Wednesday, December 18, 2024

Reading on diverse topics

 Stoicism

Gist

Stoicism was a school founded in Athens by Zeno of Citium around 301 BC. 

Three Stoic principal leaders: Marcus Aurelius, Epictetus, Seneca

“Stoicism teaches how to keep a calm and rational mind no matter what happens to you and it helps you understand and focus on what you can control and not worry about and accept what you can't control.”

A. 10 principles

1.Live in Agreement with Nature – The Stoic Goal of Life

The ultimate goal of life was agreed by all ancient schools of philosophy to be ‘Eudaimonia’. Eudaimonia – is a bit tricky to translate. Think of it as the supreme happiness or fulfilment attainable by human beings.
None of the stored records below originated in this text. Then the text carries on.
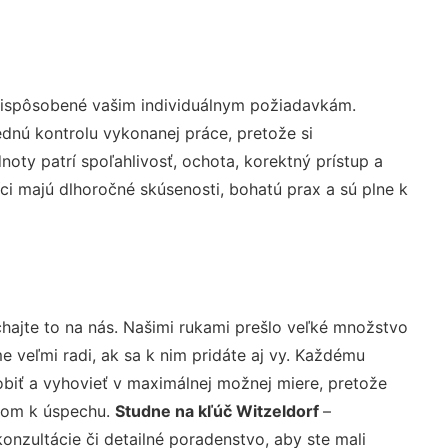
prispôsobené vašim individuálnym požiadavkám.
lednú kontrolu vykonanej práce, pretože si
ty patrí spoľahlivosť, ochota, korektný prístup a
i majú dlhoročné skúsenosti, bohatú prax a sú plne k
hajte to na nás. Našimi rukami prešlo veľké množstvo
veľmi radi, ak sa k nim pridáte aj vy. Každému
biť a vyhovieť v maximálnej možnej miere, pretože
účom k úspechu.
Studne na kľúč Witzeldorf
–
nzultácie či detailné poradenstvo, aby ste mali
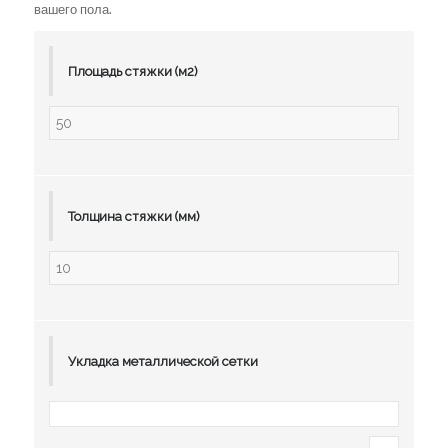
вашего пола.
Площадь стяжки (м2)
Толщина стяжки (мм)
Укладка металлической сетки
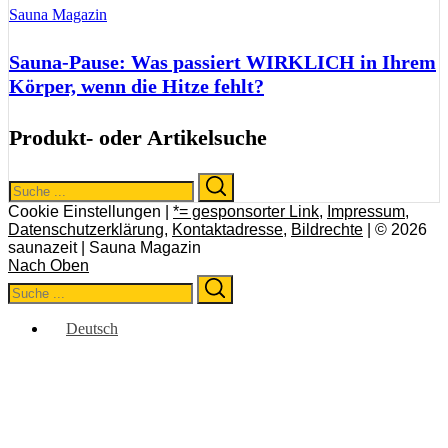
Sauna Magazin
Sauna-Pause: Was passiert WIRKLICH in Ihrem
Körper, wenn die Hitze fehlt?
Produkt- oder Artikelsuche
Search
Search
for:
Cookie Einstellungen |
*= gesponsorter Link
,
Impressum
,
Datenschutzerklärung
,
Kontaktadresse
,
Bildrechte
| © 2026
saunazeit | Sauna Magazin
Nach Oben
Search
Search
for:
Deutsch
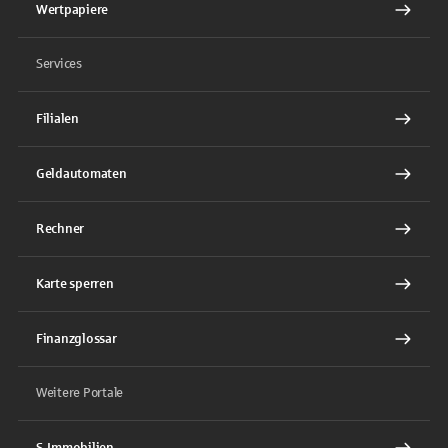
Wertpapiere
Services
Filialen
Geldautomaten
Rechner
Karte sperren
Finanzglossar
Weitere Portale
S-Immobilien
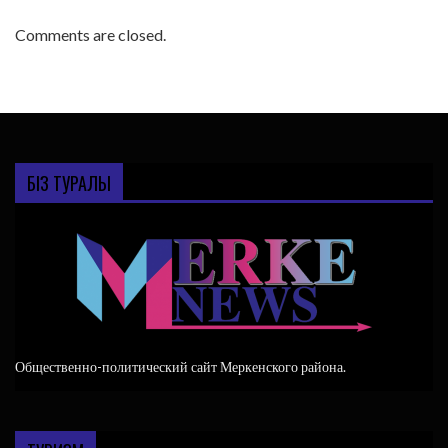
Comments are closed.
БІЗ ТУРАЛЫ
Общественно-политический сайт Меркенского района.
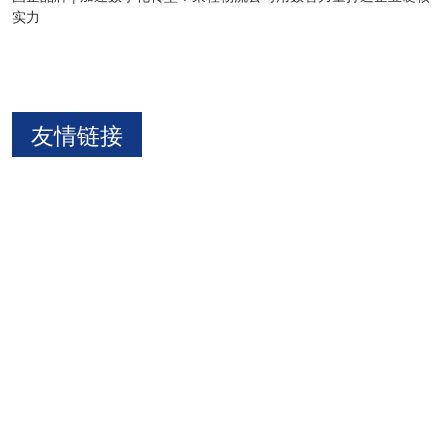
实力
友情链接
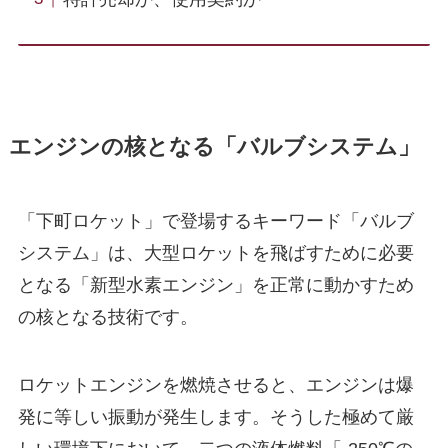
エンジンの核となる「バルブシステム」
「下町ロケット」で登場するキーワード「バルブ
システム」は、大型ロケットを飛ばすために必要
となる「新型水素エンジン」を正常に動かすため
の核となる技術です。
ロケットエンジンを燃焼させると、エンジンは爆
発に等しい振動が発生します。そうした極めて厳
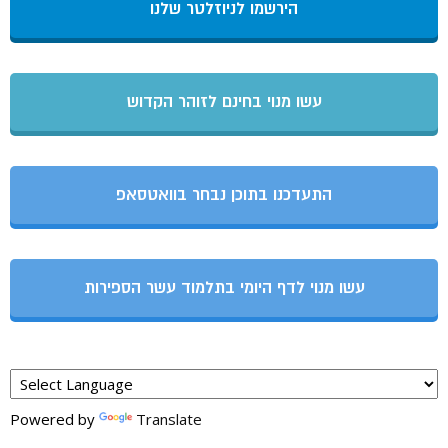
הירשמו לניוזלטר שלנו
עשו מנוי בחינם לזוהר הקדוש
התעדכנו בתוכן נבחר בוואטסאפ
עשו מנוי לדף היומי בתלמוד עשר הספירות
Powered by
Translate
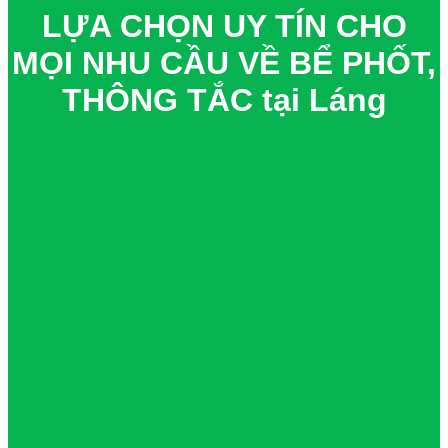
LỰA CHỌN UY TÍN CHO
MỌI NHU CẦU VỀ BỂ PHỐT,
THÔNG TẮC tại Láng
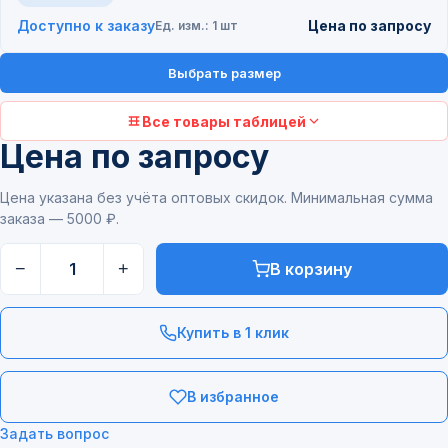
Доступно к заказу
Цена по запросу
Ед. изм.: 1 шт
Выбрать размер
Все товары таблицей
Цена по запросу
Цена указана без учёта оптовых скидок. Минимальная сумма
заказа — 5000 ₽.
−
+
В корзину
Купить в 1 клик
В избранное
Задать вопрос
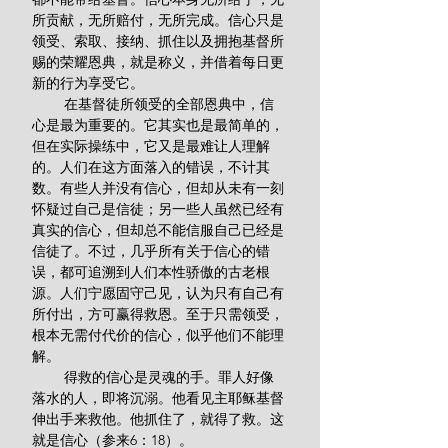
所贡献，无所赔付，无所完成。信心只是
领受、索取、接纳、抓住以及拥抱基督所
赐的荣耀恩典，就是称义，并借着每日更
新的行为享受它。
        在基督徒所领受的全部恩典中，信
心是最为重要的。它其实也是最简单的，
但在实际操练中，它又是最难让人理解
的。人们在这方面落入的错误，不计其
数。有些人并没有信心，但却从未有一刻
怀疑过自己是信徒；另一些人虽然已经有
真实的信心，但却总不能信服自己已经是
信徒了。不过，几乎所有关于信心的错
误，都可追溯到人们本性骄傲的古老根
源。人们宁愿固守己见，认为只有自己有
所付出，方可赢得救恩。至于只需领受，
根本无需付代价的信心，似乎他们不能理
解。
        得救的信心是灵魂的手。罪人好像
落水的人，即将沉溺。他看见主耶稣基督
伸出手来救他。他抓住了，就得了救。这
就是信心（参来6：18）。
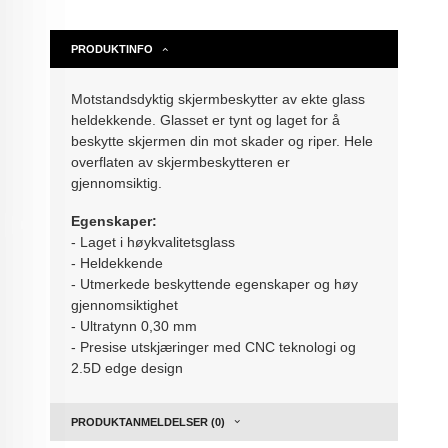
PRODUKTINFO
Motstandsdyktig skjermbeskytter av ekte glass
heldekkende. Glasset er tynt og laget for å
beskytte skjermen din mot skader og riper. Hele
overflaten av skjermbeskytteren er
gjennomsiktig.
Egenskaper:
- Laget i høykvalitetsglass
- Heldekkende
- Utmerkede beskyttende egenskaper og høy
gjennomsiktighet
- Ultratynn 0,30 mm
- Presise utskjæringer med CNC teknologi og
2.5D edge design
PRODUKTANMELDELSER (0)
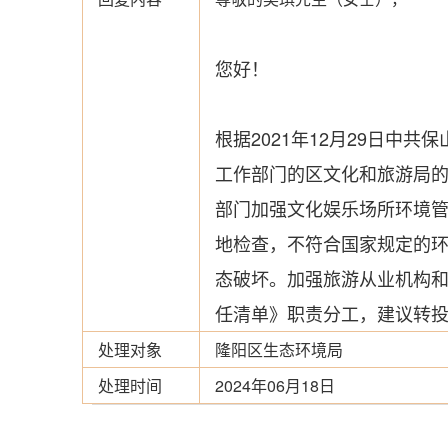
您好！
根据2021年12月29日中
工作部门的区文化和旅游局的
部门加强文化娱乐场所环境管
地检查，不符合国家规定的环
态破坏。加强旅游从业机构和
任清单》职责分工，建议转
处理对象
隆阳区生态环境局
处理时间
2024年06月18日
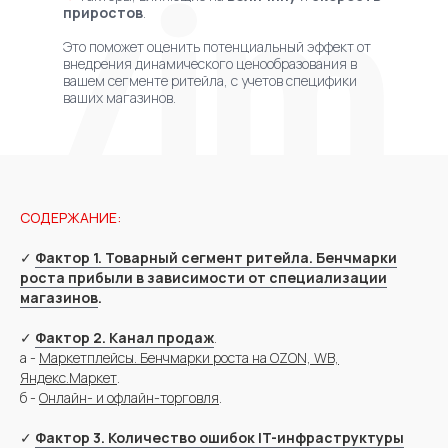
приростов
.
+7
Это поможет оценить потенциальный эффект от
Я даю
согласие на обработку персональных данных
внедрения динамического ценообразования в
вашем сегменте ритейла, с учетов специфики
Я соглашаюсь c
политикой конфиденциальности
ваших магазинов.
Отправить заявку
СОДЕРЖАНИЕ:
✓
Фактор 1. Товарный сегмент ритейла. Бенчмарки
роста прибыли в зависимости от специализации
магазинов
.
✓
Фактор 2. Канал продаж
.
а -
Маркетплейсы. Бенчмарки роста на OZON, WB,
Яндекс.Маркет
.
б -
Онлайн- и офлайн-торговля
.
✓
Фактор 3. Количество ошибок IT-инфраструктуры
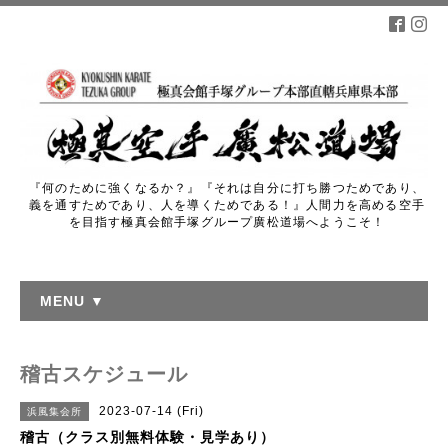
『何のために強くなるか？』『それは自分に打ち勝つためであり、
義を通すためであり、人を導くためである！』人間力を高める空手
を目指す極真会館手塚グループ廣松道場へようこそ！
MENU ▼
稽古スケジュール
2023-07-14 (Fri)
浜風集会所
稽古（クラス別無料体験・見学あり）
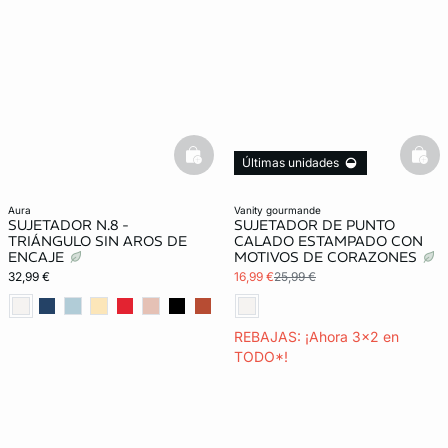
basketfull
bask
Últimas unidades
3x2 REBAJAS
aura
vanity gourmande
SUJETADOR N.8 -
SUJETADOR DE PUNTO
TRIÁNGULO SIN AROS DE
CALADO ESTAMPADO CON
ENCAJE
MOTIVOS DE CORAZONES
32,99 €
16,99 €
25,99 €
REBAJAS: ¡Ahora 3x2 en
TODO*!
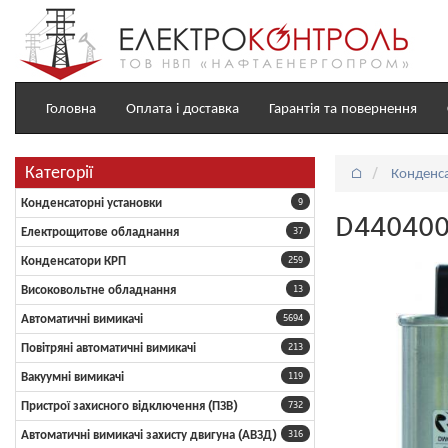
Головна
Оплата і доставка
Гарантія та повернення
Категорії
⌂
Конденс
Конденсаторні установки
9
D4404005
Електрощитове обладнання
37
Конденсатори КРП
259
Високовольтне обладнання
13
Автоматичні вимикачі
5694
Повітряні автоматичні вимикачі
213
Вакуумні вимикачі
119
Пристрої захисного відключення (ПЗВ)
732
Автоматичні вимикачі захисту двигуна (АВЗД)
316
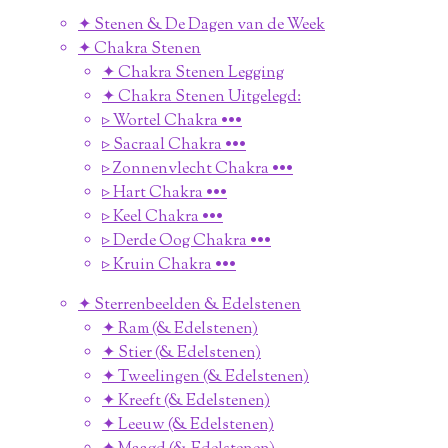
✦ Stenen & De Dagen van de Week
✦ Chakra Stenen
✦ Chakra Stenen Legging
✦ Chakra Stenen Uitgelegd:
▹ Wortel Chakra •••
▹ Sacraal Chakra •••
▹ Zonnenvlecht Chakra •••
▹ Hart Chakra •••
▹ Keel Chakra •••
▹ Derde Oog Chakra •••
▹ Kruin Chakra •••
✦ Sterrenbeelden & Edelstenen
✦ Ram (& Edelstenen)
✦ Stier (& Edelstenen)
✦ Tweelingen (& Edelstenen)
✦ Kreeft (& Edelstenen)
✦ Leeuw (& Edelstenen)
‘Living in agreement with nature’ is about behaving rationally like a human instead of randomly (and out of passion) like a beast.

2 Live by Virtue – It Is the Highest of All Goods

What the Stoics meant with ‘virtue’ was excelling or flourishing in terms of our rational human nature. .. ‘Virtue’ really refers to excelling at one’s own character and applying reason in a manner that’s healthy and praiseworthy. .. The Stoics classified these different forms of virtue under four broad headings, the four cardinal virtues:

Wisdom or Prudence (vidya, jnanam)

Justice or Fairness (samatvam)

Courage or Fortitude (dhairyam)

Self-Discipline or Temperance (yama and niyama)

Virtue must be its own reward. You do something because it is the right thing to do. Doing the right thing is enough, it’s your nature and it’s your job. (Cf. Buddha’s teaching).

3 Focus on What You Can Control, Accept What You Can’t

(This message comes like a refrain in Swami Paramrthananda’s discourse on Gita.)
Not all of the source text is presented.